Popular force fields[edit]

Different force fields are designed for different purposes.

MM2 was developed by Norman Allinger primarily for conformational analysis of hydrocarbons and other small organic molecules. It is designed to reproduce the equilibrium covalent geometry of molecules as precisely as possible. It implements a large set of parameters that is continuously refined and updated for many different classes of organic compounds (MM3 and MM4).[28][29][30][31][32]

CFF was developed by Arieh Warshel, Lifson and coworkers as a general method for unifying studies of energies, structures and vibration of general molecules and molecular crystals. The CFF program, developed by Levitt and Warshel, is based on the Cartesian representation of all the atoms, and it served as the basis for many subsequent simulation programs.

ECEPP was developed specifically for modeling of peptides and proteins. It uses fixed geometries of amino acid residues to simplify the potential energy surface. Thus, the energy minimization is conducted in the space of protein torsion angles. Both MM2 and ECEPP include potentials for H-bonds and torsion potentials for describing rotations around single bonds. ECEPP/3 was implemented (with some modifications) in Internal Coordinate Mechanics and FANTOM.[33]

AMBER, CHARMM and GROMOS have been developed primarily for molecular dynamics of macromolecules, although they are also commonly applied for energy minimization. Therefore, the coordinates of all atoms are considered as free variables.
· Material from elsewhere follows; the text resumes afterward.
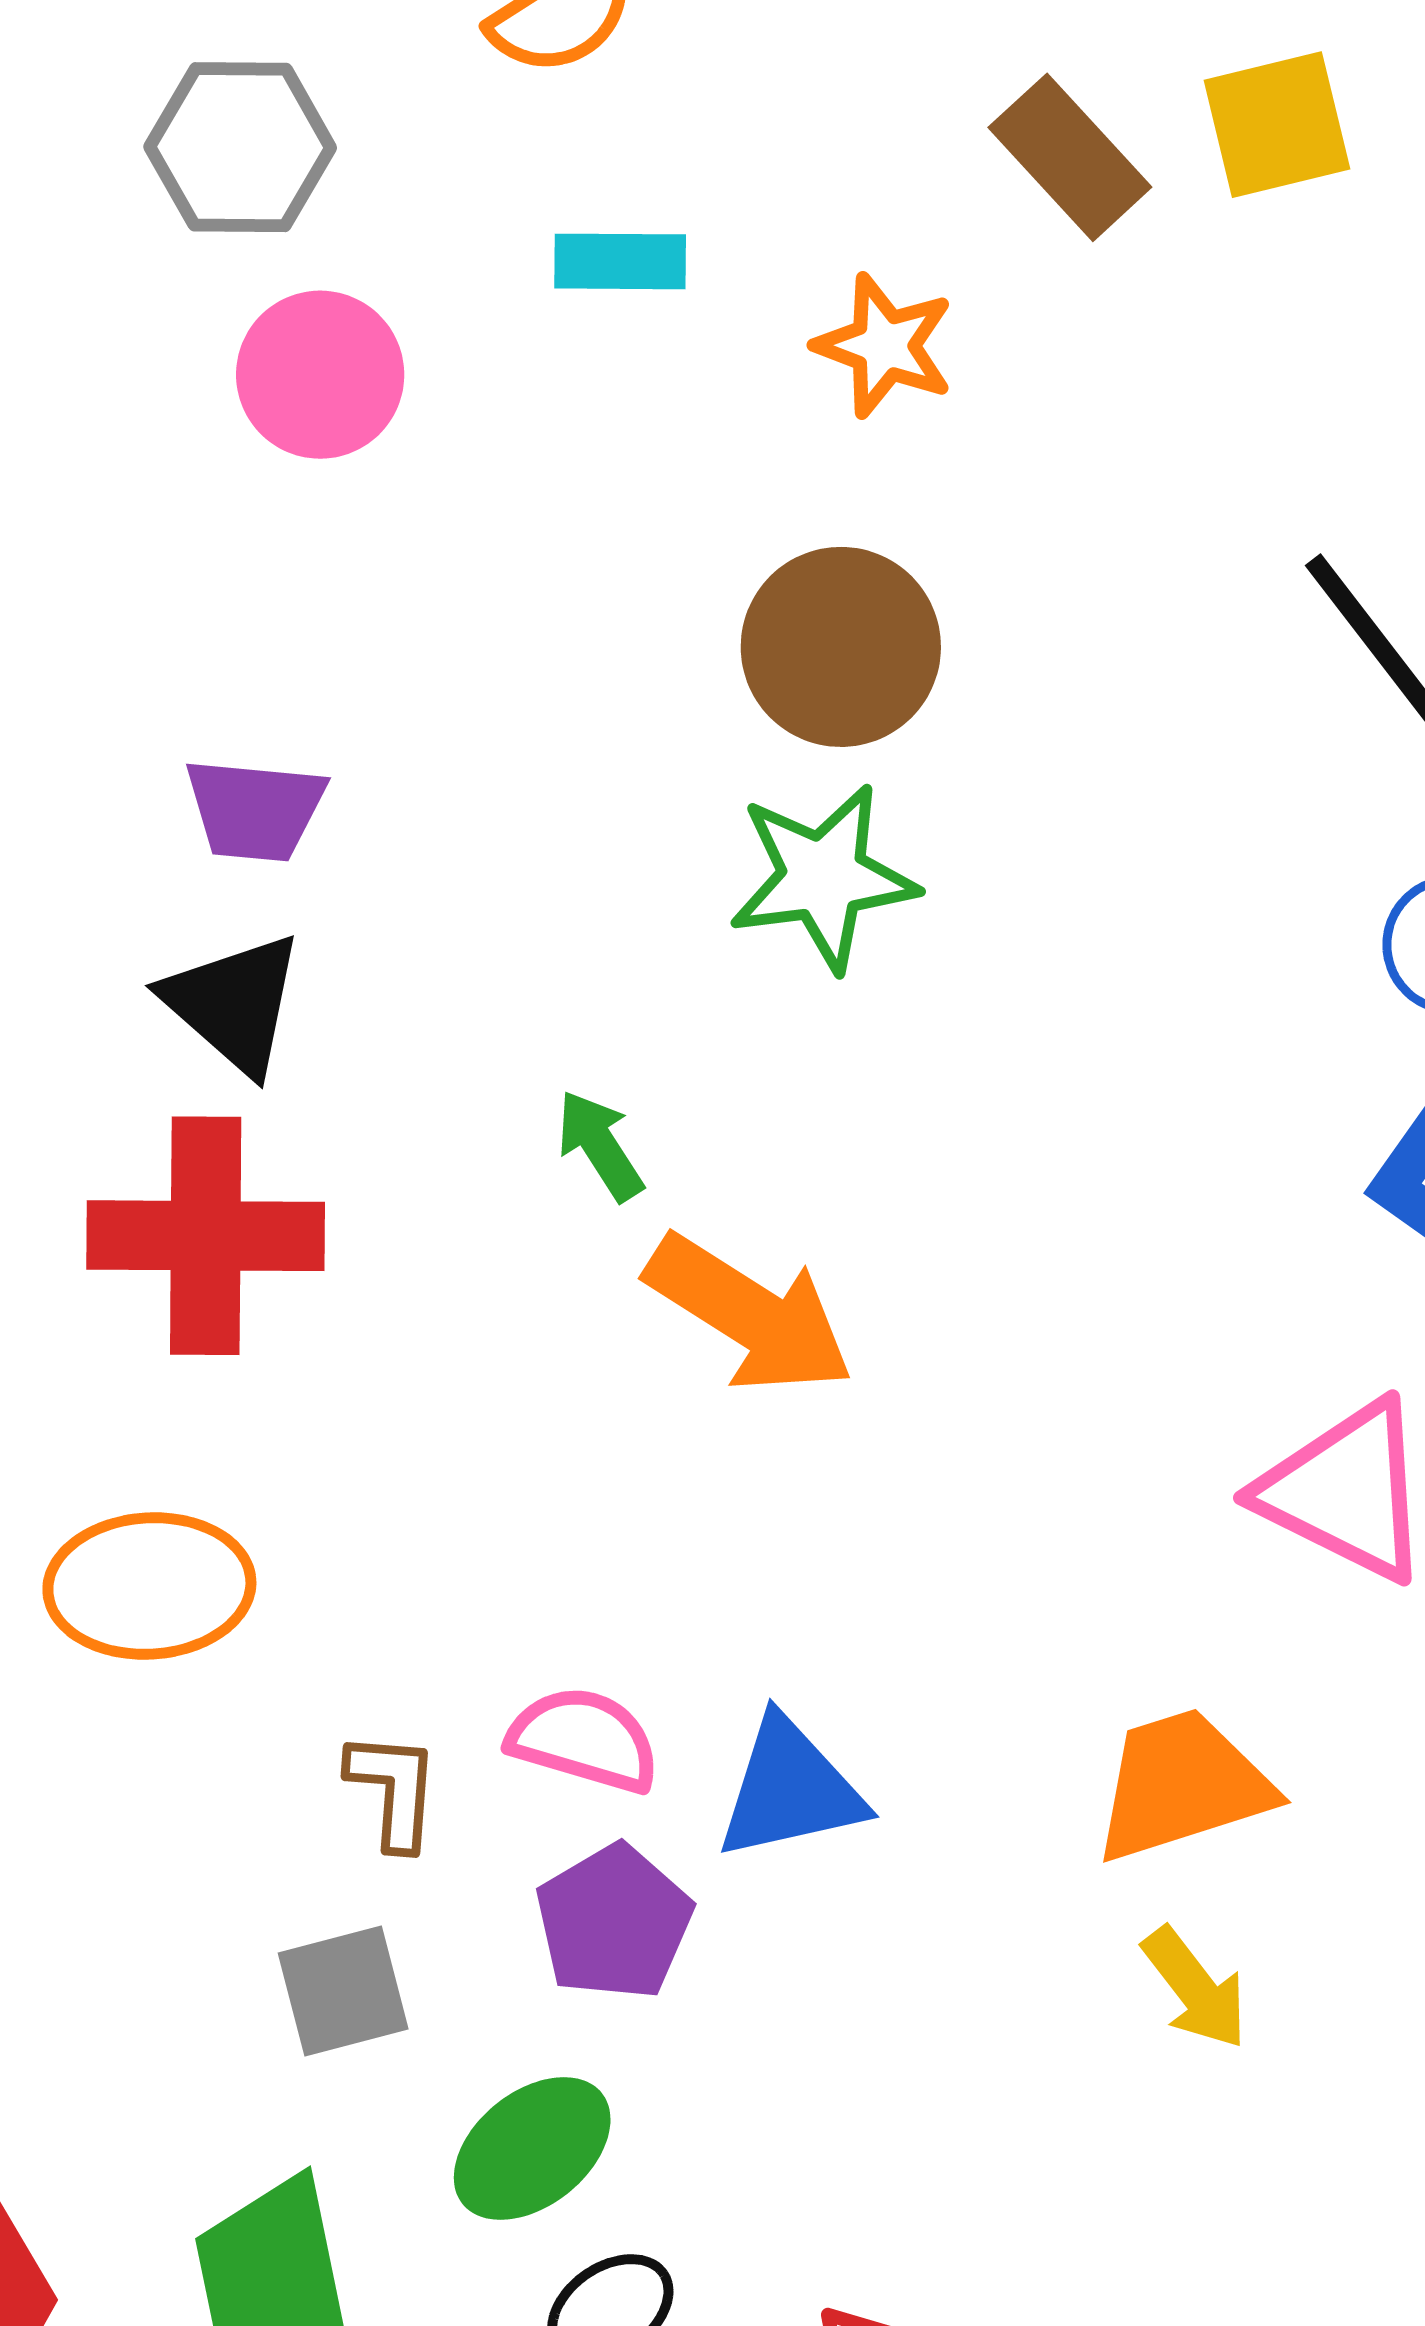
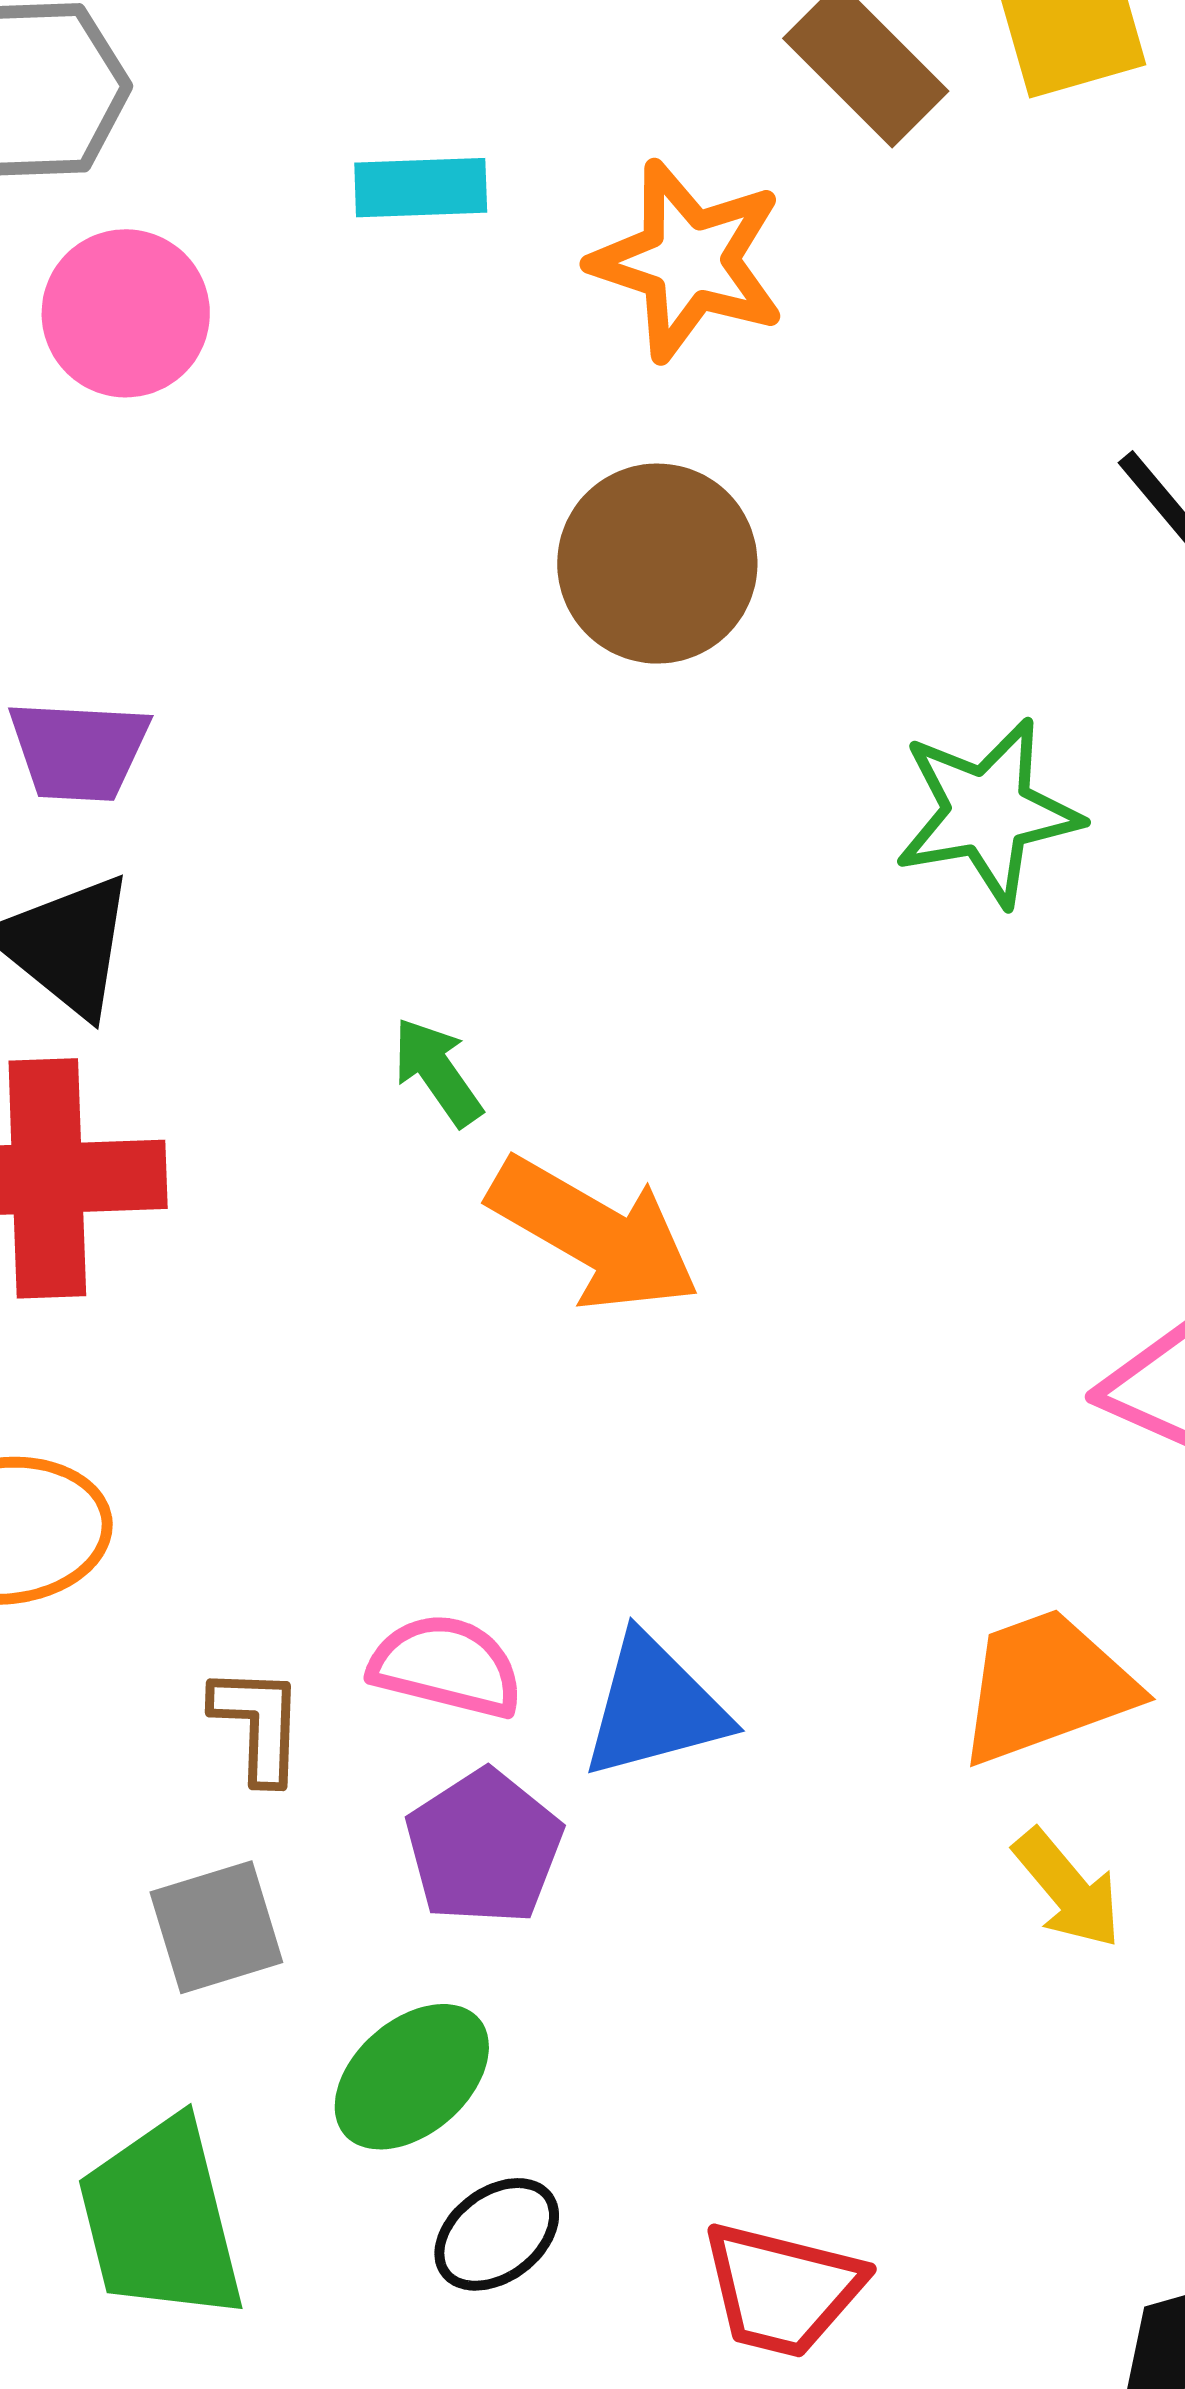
orange star: (884, 346) -> (688, 261), size x1.4
green star: (823, 877) -> (988, 812), moved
Classical force fields[edit]

  • AMBER (Assisted Model Building and Energy Refinement) - widely used for proteins and DNA.
  • CHARMM (Chemistry at HARvard Molecular Mechanics) - originally developed at Harvard, widely used for both small molecules and macromolecules
  • CHARMm - commercial version of CHARMM, available through Accelrys.
  • CVFF - also broadly used for small molecules and macromolecules.[citation needed]
  • COSMOS-NMR - hybrid QM/MM forcefield adapted to a variety of inorganic compounds, organic compounds and biological macromolecules, including semi-empirical calculation of atomic charges and NMR properties. COSMOS-NMR is optimized for NMR based structure elucidation and implemented in COSMOS molecular modelling package.[34]
  • GROMOS - a force field that comes as part of the GROMOS (GROningen MOlecular Simulation package), a general-purpose molecular dynamics computer simulation package for the study of biomolecular systems. GROMOS force field (A-version) has been developed for application to aqueous or apolar solutions of proteins, nucleotides and sugars. However, a gas phase version (B-version) for simulation of isolated molecules is also available.
  • OPLS (Optimized Potential for Liquid Simulations) (variations include OPLS-AA, OPLS-UA, OPLS-2001, OPLS-2005) - developed by William L. Jorgensen at the Yale University Department of Chemistry.
  • ENZYMIX – a general polarizable force field for modeling chemical reactions in biological molecules. This force field is implemented with the empirical valence bond (EVB) method and is also combined with the semimacroscopic PDLD approach in the program in the MOLARIS package.
  • ECEPP/2 - first force field for polypeptide molecules - developed by F.A. Momany, H.A. Scheraga and colleagues.[citation needed]
  • QCFF/PI – A general force field for conjugated molecules.[35][36]
  • UFF - A general force field with parameters for the full periodic table up to and including the actinoids - developed at Colorado State University.[37]

Note

  • While it is common to refer to the "GROMACS force field", such a force field has never existed. For a period of time, the ffgmx variant of the standard GROMOS forcefield was referred to as the GROMACS forcefield, but this was only to distinguish it from the main GROMOS forcefield.[38] This has been confirmed by David van der Spoel, one of GROMACS' chief authors.[39]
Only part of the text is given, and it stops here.